Edmilson

Personal information
- Full name: Edmilson da Silva Melo
- Date of birth: 2 June 1980 (age 45)
- Place of birth: Brazil
- Position: Forward

Senior career*
- Years: Team / Apps / (Gls)
- 2001: Flamengo
- 2002: Brasiliense
- 2002: → Flamengo (loan) / 0 / (0)
- 2005: Bangu / 0 / (0)
- 2006: Santacruzense / 0 / (0)
- 2007: Pinheiros / 0 / (0)
- 2007–2008: Marathón / 26 / (9)
- 2008–2009: Real España
- 2009–2010: Victoria
- 2010: Hunan Billows / 12 / (1)
- 2011: Villa Nova (MG)

= Edmilson (footballer, born 2 June 1980) =

Brazilian footballer

Edmilson da Silva Melo (born 2 June 1980) is a Brazilian former footballer who played as a forward.

==Career==
Edmilson played twice for Flamengo at 2002 Copa Libertadores. He also played for Brasiliense.

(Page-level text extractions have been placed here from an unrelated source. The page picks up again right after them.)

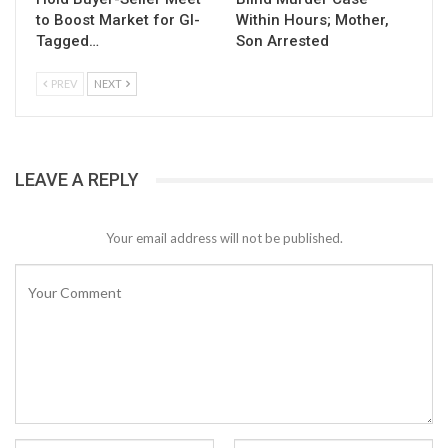
to Boost Market for GI-
Within Hours; Mother,
Tagged…
Son Arrested
PREV
NEXT
LEAVE A REPLY
Your email address will not be published.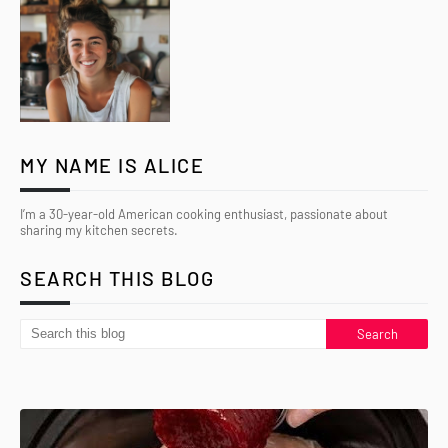
MY NAME IS ALICE
I’m a 30-year-old American cooking enthusiast, passionate about
sharing my kitchen secrets.
SEARCH THIS BLOG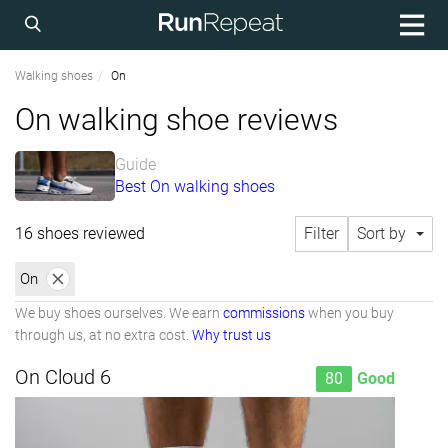
Walking shoes
On
On walking shoe reviews
Guide
Best On walking shoes
16 shoes reviewed
Filter
Sort by
On
We buy shoes ourselves. We earn
commissions
when you buy
through us, at no extra cost.
Why trust us
On Cloud 6
80
Good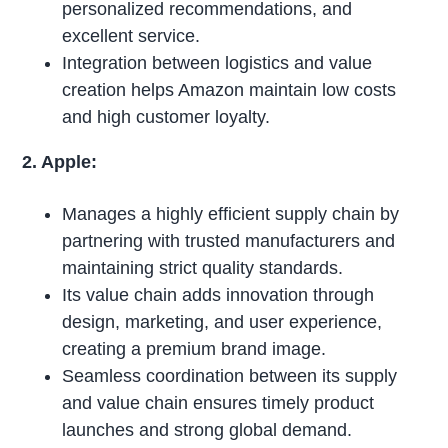
personalized recommendations, and
excellent service.
Integration between logistics and value
creation helps Amazon maintain low costs
and high customer loyalty.
2. Apple:
Manages a highly efficient supply chain by
partnering with trusted manufacturers and
maintaining strict quality standards.
Its value chain adds innovation through
design, marketing, and user experience,
creating a premium brand image.
Seamless coordination between its supply
and value chain ensures timely product
launches and strong global demand.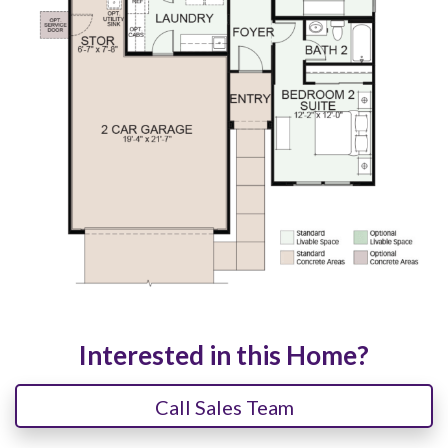
Interested in this Home?
Call Sales Team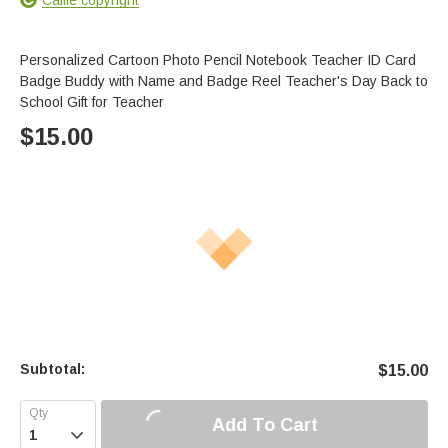
Personalized Cartoon Photo Pencil Notebook Teacher ID Card
Badge Buddy with Name and Badge Reel Teacher's Day Back to
School Gift for Teacher
$
15.00
Subtotal:
$
15.00
Add To Cart
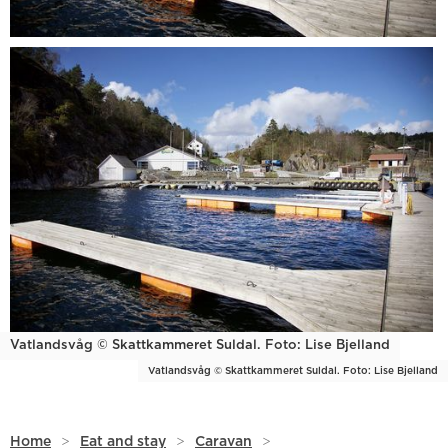
Vatlandsvåg © Skattkammeret Suldal. Foto: Lise Bjelland
Vatlandsvåg © Skattkammeret Suldal. Foto: Lise Bjelland
Home
>
Eat and stay
>
Caravan
>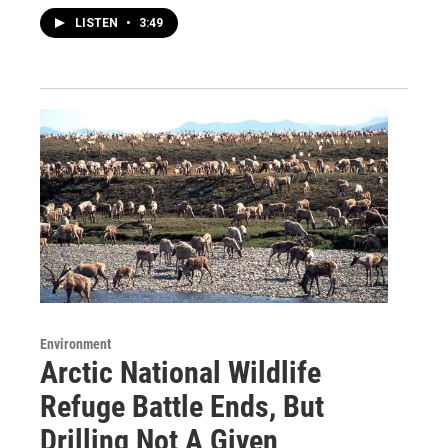
LISTEN
•
3:49
Environment
Arctic National Wildlife
Refuge Battle Ends, But
Drilling Not A Given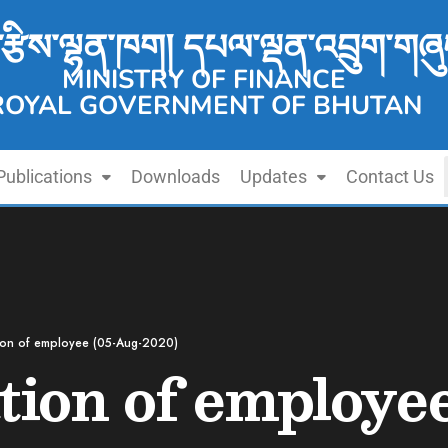
་རྩིས་ལྷན་ཁག། དཔལ་ལྡན་འབྲུག་གཞུ
MINISTRY OF FINANCE
ROYAL GOVERNMENT OF BHUTAN
Publications
Downloads
Updates
Contact Us
ion of employee (05-Aug-2020)
ion of employe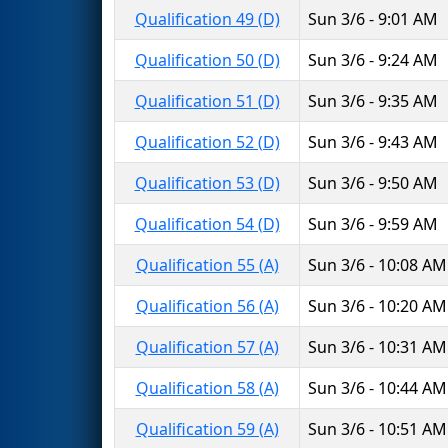
Qualification 49 (D)
Sun 3/6 - 9:01 AM
Qualification 50 (D)
Sun 3/6 - 9:24 AM
Qualification 51 (D)
Sun 3/6 - 9:35 AM
Qualification 52 (D)
Sun 3/6 - 9:43 AM
Qualification 53 (D)
Sun 3/6 - 9:50 AM
Qualification 54 (D)
Sun 3/6 - 9:59 AM
Qualification 55 (A)
Sun 3/6 - 10:08 AM
Qualification 56 (A)
Sun 3/6 - 10:20 AM
Qualification 57 (A)
Sun 3/6 - 10:31 AM
Qualification 58 (A)
Sun 3/6 - 10:44 AM
Qualification 59 (A)
Sun 3/6 - 10:51 AM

He and his brother Niberto came to Honduras to play for C.D. Marathón, leaving after one season due to tactical disagreements with Manuel Keosseian. He also played for Pinheiros Futebol Clube in Espírito Santo.

He moved to the China League One club Hunan Billows in June 2010.